Insgesamt fünf Wochen lag ich im Krankenhaus, als der Arzt mit den Entlassungspapieren herein kam. „Guten Morgen Noa, heute ist es endlich soweit.", lächelte er. Meine Mutter kam etwa eine Stunde später und packte meine Sachen für mich. Ein Pfleger kam herein und half mir, mich auf den Toilettenstuhl zu setzten. Dann gingen beide raus, um mich in Ruhe pinkeln zu lassen. Immerhin merkte ich, wann meine Blase voll war und konnte rechtzeitig Bescheid geben. Trotzdem war es mir jedes Mal furchtbar unangenehm, wenn ich dabei um Hilfe bitten musste. „Fertig", rief ich nach außen. Der Pfleger - sein Name war Daniel - kam herein und hob mich hoch. Beschämt bedeckte ich mit meinen Händen meinen entblößten Intimbereich. Das machte ich immer so, auch wenn ich wusste, dass es nichts nützte und mich sowieso schon jeder hier nackt gesehen hatte. Der starke Mann hielt mich mit dem einen Arm fest, während er mit der anderen Hand meinen Slipper und meine Jogginghose hochzog. „Danke", nuschelte ich. Daniel lächelte liebevoll. „Ich werde dich hier vermissen Noa." Schulterzuckend ließ ich mich in meinen Rollstuhl befördern. Ich strich gedankenverloren über die Armlehnen aus Plastik.
Es war schrecklich aufwendig, mich zum Auto, ins Auto, vom Auto wieder raus und ins Haus reinzubringen. Mum und Dad hatten das Haus während meines Krankenhausaufenthaltes behindertengerecht umgebaut. Neben den Stufen, die zu unserer Haustür führten war eine Rampe für meinen Rollstuhl hingebaut worden. Außerdem hatten sie mein Zimmer mit ihrem Zimmer im Erdgeschoss getauscht, damit ich nicht jedes Mal in den Keller herunter geschleppt werden musste. Als ich umständlich den Rollstuhl über die Türschwelle in mein neues Zimmer bugsierte, blieb mir erst einmal der Mund offen stehen. An der gegenüberliegenden Wand hing ein großes, selbstgemaltes Schild, auf dem „Herzlich Willkommen zurück" stand. Zudem war das Zimmer schön dekoriert, das Bett frisch bezogen und an der Decke hing rund herum eine strahlende Lichterkette. Es sah wunderschön aus. „Vielen Dank", schluckte ich. „Es ist sehr schön geworden, danke."

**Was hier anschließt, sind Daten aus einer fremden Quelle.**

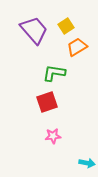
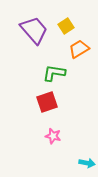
orange trapezoid: moved 2 px right, 2 px down
pink star: rotated 21 degrees clockwise
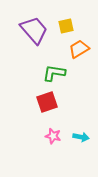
yellow square: rotated 21 degrees clockwise
cyan arrow: moved 6 px left, 26 px up
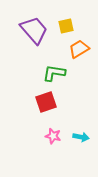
red square: moved 1 px left
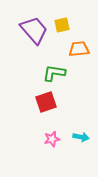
yellow square: moved 4 px left, 1 px up
orange trapezoid: rotated 25 degrees clockwise
pink star: moved 1 px left, 3 px down; rotated 28 degrees counterclockwise
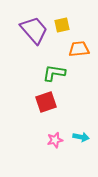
pink star: moved 3 px right, 1 px down
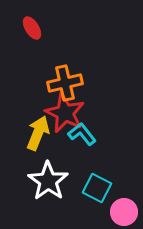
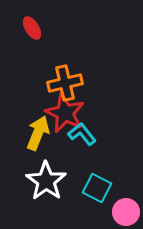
white star: moved 2 px left
pink circle: moved 2 px right
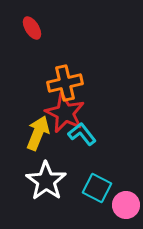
pink circle: moved 7 px up
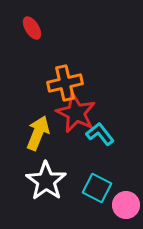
red star: moved 11 px right
cyan L-shape: moved 18 px right
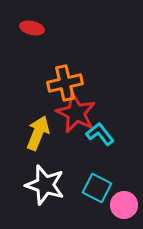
red ellipse: rotated 45 degrees counterclockwise
white star: moved 1 px left, 4 px down; rotated 18 degrees counterclockwise
pink circle: moved 2 px left
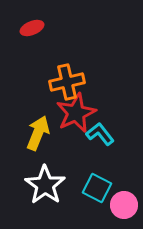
red ellipse: rotated 35 degrees counterclockwise
orange cross: moved 2 px right, 1 px up
red star: rotated 21 degrees clockwise
white star: rotated 18 degrees clockwise
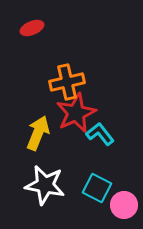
white star: rotated 24 degrees counterclockwise
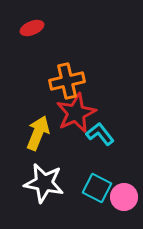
orange cross: moved 1 px up
white star: moved 1 px left, 2 px up
pink circle: moved 8 px up
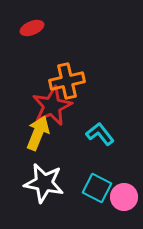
red star: moved 24 px left, 7 px up
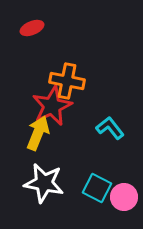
orange cross: rotated 24 degrees clockwise
cyan L-shape: moved 10 px right, 6 px up
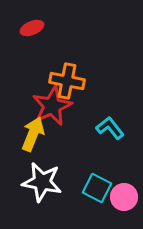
yellow arrow: moved 5 px left, 1 px down
white star: moved 2 px left, 1 px up
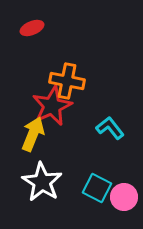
white star: rotated 21 degrees clockwise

Mum schloss mich fest in die Arme. Dann scheuchte sie Simon und Robin raus und ging zusammen mit Dad in die Küche, um mir ein bisschen Zeit für mich allein zu lassen.
Der Kloß in meinem Hals, der da war, seit ich über eine Rampe in mein eigenes Zuhause geschoben werden musste wuchs mit der Einsamkeit. Ich weinte stille Tränen. Mein Leben würde nie wieder dasselbe sein.